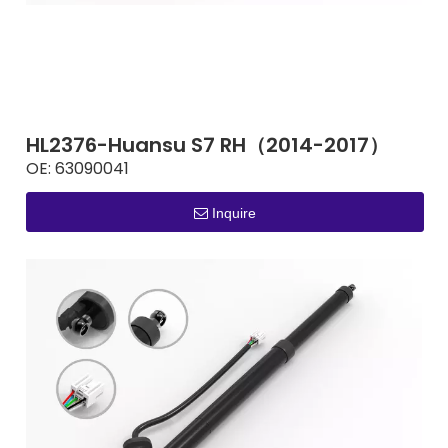
HL2376-Huansu S7 RH（2014-2017）
OE:
63090041
Inquire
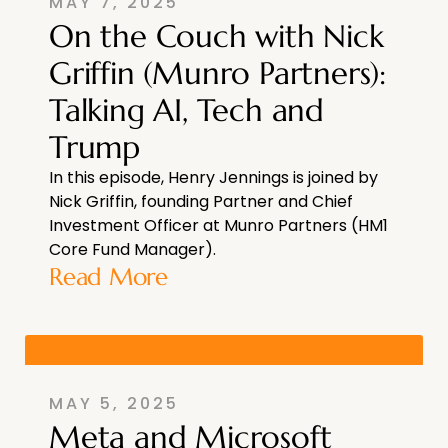
MAY 7, 2025
On the Couch with Nick
Griffin (Munro Partners):
Talking AI, Tech and
Trump
In this episode, Henry Jennings is joined by
Nick Griffin, founding Partner and Chief
Investment Officer at Munro Partners (HM1
Core Fund Manager).
Read More
MAY 5, 2025
Meta and Microsoft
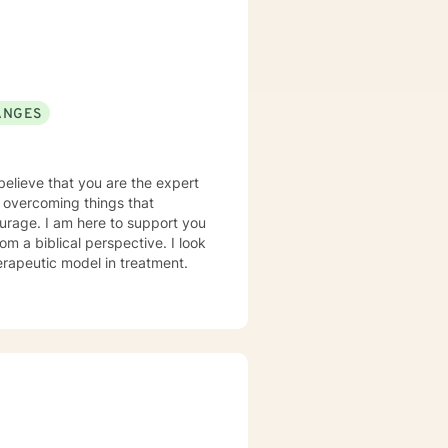
ANGES
 believe that you are the expert
in overcoming things that
courage. I am here to support you
erapeutic model in treatment.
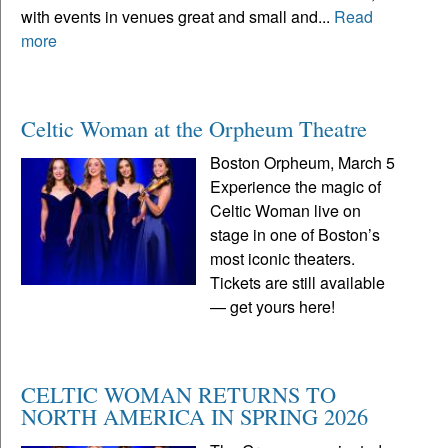
with events in venues great and small and...
Read
more
Celtic Woman at the Orpheum Theatre
Boston Orpheum, March 5
Experience the magic of
Celtic Woman live on
stage in one of Boston’s
most iconic theaters.
Tickets are still available
— get yours here!
CELTIC WOMAN RETURNS TO
NORTH AMERICA IN SPRING 2026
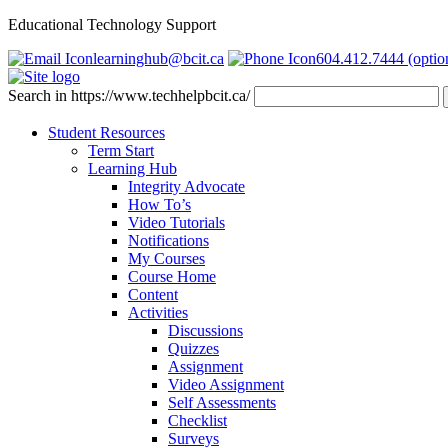
Educational Technology Support
learninghub@bcit.ca
604.412.7444 (optio
Search in https://www.techhelpbcit.ca/
Student Resources
Term Start
Learning Hub
Integrity Advocate
How To’s
Video Tutorials
Notifications
My Courses
Course Home
Content
Activities
Discussions
Quizzes
Assignment
Video Assignment
Self Assessments
Checklist
Surveys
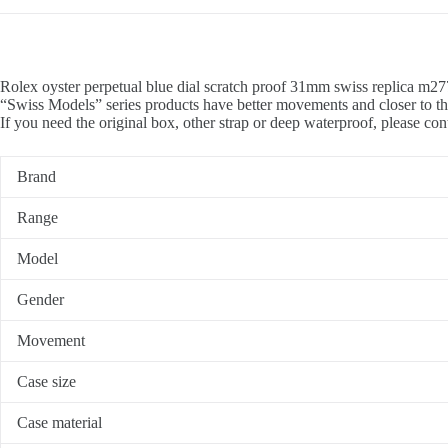
Rolex oyster perpetual blue dial scratch proof 31mm swiss replica m27
“Swiss Models” series products have better movements and closer to th
If you need the original box, other strap or deep waterproof, please con
Brand
Range
Model
Gender
Movement
Case size
Case material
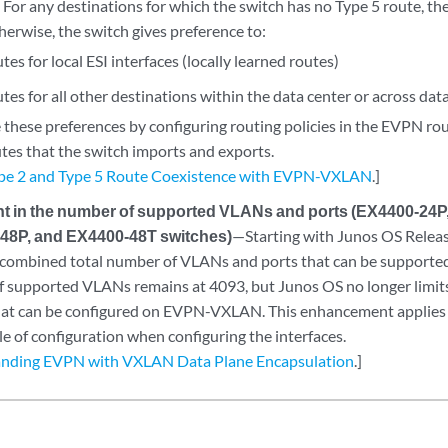
 For any destinations for which the switch has no Type 5 route, th
herwise, the switch gives preference to:
tes for local ESI interfaces (locally learned routes)
tes for all other destinations within the data center or across dat
 these preferences by configuring routing policies in the EVPN rou
utes that the switch imports and exports.
e 2 and Type 5 Route Coexistence with EVPN-VXLAN
.]
 in the number of supported VLANs and ports (EX4400-24P
-48P, and EX4400-48T switches)
—Starting with Junos OS Relea
 combined total number of VLANs and ports that can be supporte
 supported VLANs remains at 4093, but Junos OS no longer limits
at can be configured on EVPN-VXLAN. This enhancement applies 
le of configuration when configuring the interfaces.
nding EVPN with VXLAN Data Plane Encapsulation
.]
***
ASSIGNMENT ▸ Please repeat the lines of the material above exactly, starting with the line that contains "Boston Orpheum, March 5" and ending with the line that contains "Video Assignment". Leave the pictures out.

SOLVED PROBLEM ▸
Boston Orpheum, March 5
Experience the magic of
Celtic Woman live on
stage in one of Boston’s
most iconic theaters.
Tickets are still available
— get yours here!
CELTIC WOMAN RETURNS TO
NORTH AMERICA IN SPRING 2026
Educational Technology Support
learninghub@bcit.ca
604.412.7444 (optio
Search in https://www.techhelpbcit.ca/
Student Resources
Term Start
Learning Hub
Integrity Advocate
How To’s
Video Tutorials
Notifications
My Courses
Course Home
Content
Activities
Discussions
Quizzes
Assignment
Video Assignment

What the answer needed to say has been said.